The letter focuses on a few parts of Brainard’s first public speech as vice chairwoman of the Fed board, which she gave to the panel in May. At that hearing, she said that the Fed wouldn’t issue a CBDC without “strong support” from the White House and Congress. She also said that the agency didn’t want to work directly with consumers.
The letter, which was sent on Wednesday, asked Brainard to explain what she meant by “support” that would justify the Fed’s move, and whether that could be in the form of non-binding communications like letters or executive orders.
“Do you think the Federal Reserve can’t set up a CBDC model with an intermediary without direct permission from Congress?
” asked the letter. It also asked for more information about the Fed’s position on whether it could directly manage digital accounts for individuals. This is a key issue for Republicans, who insist that the financial industry keep a central role.
Fed officials, including Chairman Jerome Powell, have talked about this subject many times, including this week. Powell said on Wednesday that the Fed’s leaders “haven’t decided at all” if we should have a CBDC.

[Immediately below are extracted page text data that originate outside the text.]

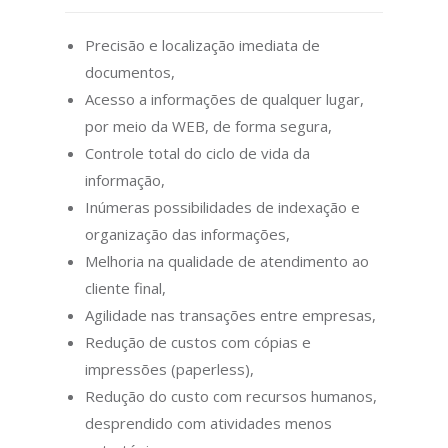
Precisão e localização imediata de
documentos,
Acesso a informações de qualquer lugar,
por meio da WEB, de forma segura,
Controle total do ciclo de vida da
informação,
Inúmeras possibilidades de indexação e
organização das informações,
Melhoria na qualidade de atendimento ao
cliente final,
Agilidade nas transações entre empresas,
Redução de custos com cópias e
impressões (paperless),
Redução do custo com recursos humanos,
desprendido com atividades menos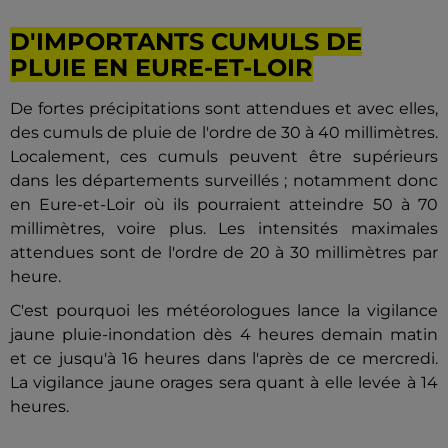
D'IMPORTANTS CUMULS DE
PLUIE EN EURE-ET-LOIR
De fortes précipitations sont attendues et avec elles,
des cumuls de pluie de l'ordre de 30 à 40 millimètres.
Localement, ces cumuls peuvent être supérieurs
dans les départements surveillés ; notamment donc
en Eure-et-Loir où ils pourraient atteindre 50 à 70
millimètres, voire plus. Les intensités maximales
attendues sont de l'ordre de 20 à 30 millimètres par
heure.
C'est pourquoi les météorologues lance la vigilance
jaune pluie-inondation dès 4 heures demain matin
et ce jusqu'à 16 heures dans l'après de ce mercredi.
La vigilance jaune orages sera quant à elle levée à 14
heures.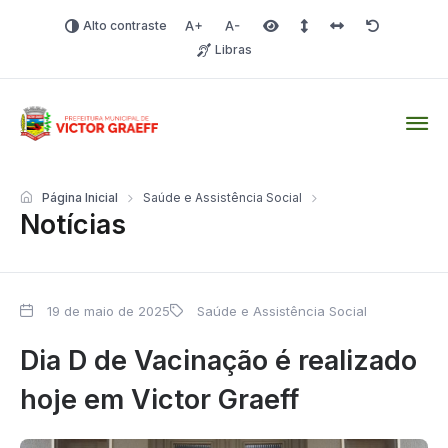
Alto contraste
Aumentar fonte
Diminuir fonte
Área selecionada
Espaçamento de linha
Espaço dos carac
Redefinir
Libras
Victor Graeff
Página Inicial
Saúde e Assistência Social
Notícias
19 de maio de 2025
Saúde e Assistência Social
Dia D de Vacinação é realizado
hoje em Victor Graeff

Powell also addressed the Republican lawmakers’ main concern: “We do not plan to issue a CBDC without clear support from both the executive branch and Congress, ideally in the form of a specific authorization,” he said.
This is the most common thing Fed officials say, and Michael Barr, the board’s new vice chairman for supervision, said the same thing the day before. Barr also said that he didn’t think the Fed needed to make a decision about a digital dollar right away. If a digital dollar is ever made, he said, he would prefer a model in which financial firms would handle people’s digital-dollar accounts.
Republicans still have a good chance of taking over the U.S. House of Representatives after the elections in November. If that happens, the committee’s agenda and legislative priorities would be set by their party.